At this time, coaches are uncertain if the NCAA will adjust the traditional September 1 timeline that allows contact with a prospect, or will adjust the August recruiting restrictions.
“There is a lot of discussion around keeping the traditional calendar for August,” Levy said. “There’s also the issue of (colleges) now starting early in August, (Aug 10 at UNC), with freshman coming in on August 3. As coaches, we don’t want to be on the road. We haven’t seen our players for six months, and we have a new class also coming in. There’s not a lot of support to open up the calendar for coaches to recruit in August. We want to be with our players. I can’t wait to see my team. Secondly, when I see players, I want to see everybody, not just the players who can afford to travel to play in tournaments in states that are opening.”
Even if recruiting restrictions were extended until the start of the 2021 calendar year, the panelists could not envision offers being made to prospects who have only been evaluated by video and never seen in person.
“There will be a spring 2021 season,” Danowski said. “There will still be places that accept applicants at that point as part of a late admissions piece. So the spring will be important for some students and some programs.”

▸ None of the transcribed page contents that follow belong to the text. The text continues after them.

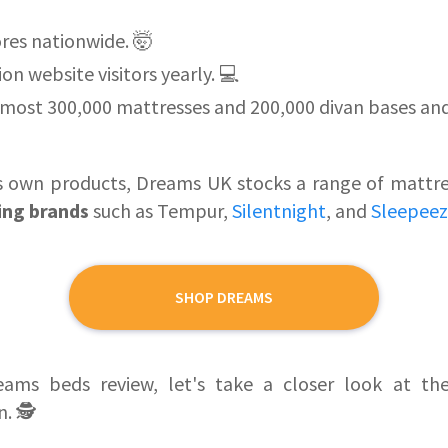
res nationwide. 🤯
on website visitors yearly. 💻
most 300,000 mattresses and 200,000 divan bases and
its own products, Dreams UK stocks a range of matt
ling brands
such as Tempur,
Silentnight
, and
Sleepee
SHOP DREAMS
eams beds review, let's take a closer look at t
. 🕵️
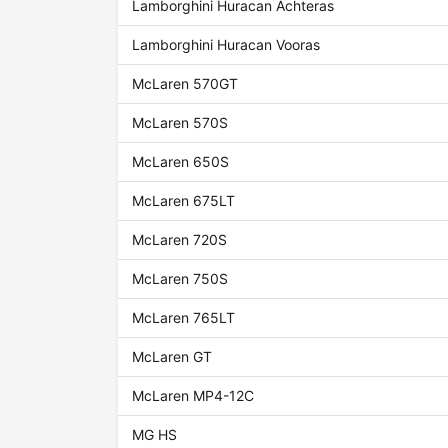
Lamborghini Huracan Achteras
Lamborghini Huracan Vooras
McLaren 570GT
McLaren 570S
McLaren 650S
McLaren 675LT
McLaren 720S
McLaren 750S
McLaren 765LT
McLaren GT
McLaren MP4-12C
MG HS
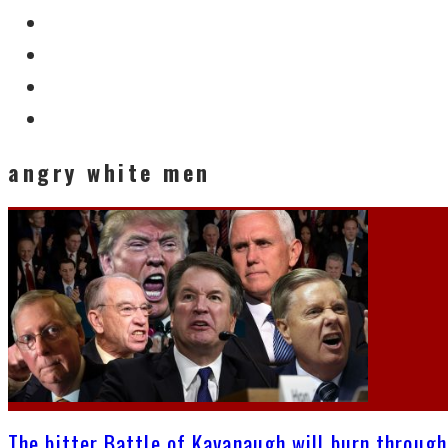
angry white men
The bitter Battle of Kavanaugh will burn through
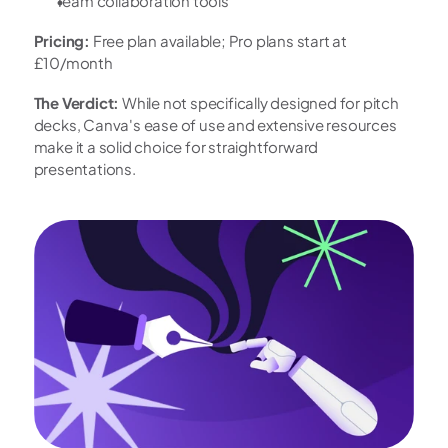
Team collaboration tools
Pricing:
 Free plan available; Pro plans start at 
£10/month
The Verdict:
 While not specifically designed for pitch 
decks, Canva's ease of use and extensive resources 
make it a solid choice for straightforward 
presentations.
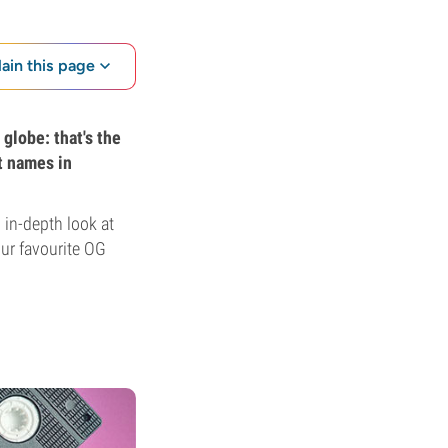
lain this page
globe: that's the
t names in
 in-depth look at
our favourite OG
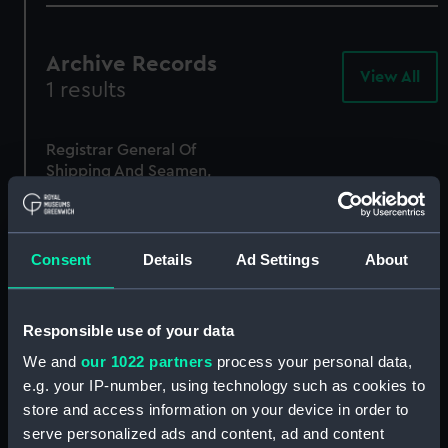
Archive Records
View All
-
1 results
Arc
Rec
Registrar General Of
Shipping And Seamen,
Agreements, Crew Lists
And Official Logs
(Manuscript)
1865
Consent
Details
Ad Settings
About
RSS/CL/1865/1267
Responsible use of your data
We and
our 1022 partners
process your personal data,
e.g. your IP-number, using technology such as cookies to
store and access information on your device in order to
serve personalized ads and content, ad and content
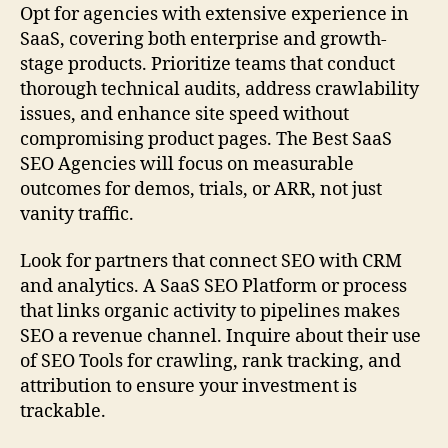
Opt for agencies with extensive experience in
SaaS, covering both enterprise and growth-
stage products. Prioritize teams that conduct
thorough technical audits, address crawlability
issues, and enhance site speed without
compromising product pages. The Best SaaS
SEO Agencies will focus on measurable
outcomes for demos, trials, or ARR, not just
vanity traffic.
Look for partners that connect SEO with CRM
and analytics. A SaaS SEO Platform or process
that links organic activity to pipelines makes
SEO a revenue channel. Inquire about their use
of SEO Tools for crawling, rank tracking, and
attribution to ensure your investment is
trackable.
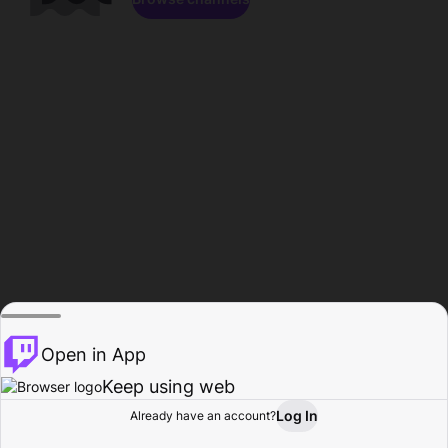
Open in App
Keep using web
Log In
Already have an account?
Home
Browse
Activity
Profile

The panelists noted that the current situation allows players to take control of their own development and future.
“We’re really moving toward individual development and working on the whole person,” Sherry said. “It’s about working to control what kids can control. The mental health piece is far beyond the college recruiting piece.”
“I’m telling people to find small groups and an accountability partner,” Churchward said. “Find a workout partner. Find somebody to shoot on you if you’re a goalie. Find an attackman to do one-on-one with you if you are a d-pole. And find someone who is serious and gung ho to get better. The ownership is now on the athlete to do the work. To do the lonely hours. Focus and worry on what you can control. If you think you’re going to step into a tournament after just doing wall ball, you’re going to have a rude awakening. You have to be ready physically and mentally.”
“For so long, we’ve told them where to be, how to be, and what drills to do,” Levy said. “There’s an opportunity here to learn to be self-directed. To teach yourself and be motivated. That’s such a great life lesson and such a great life skill. Don’t keep looking to somebody else to set the stage for you. You’ve got to trust yourself. That’s a human skill you have to learn.”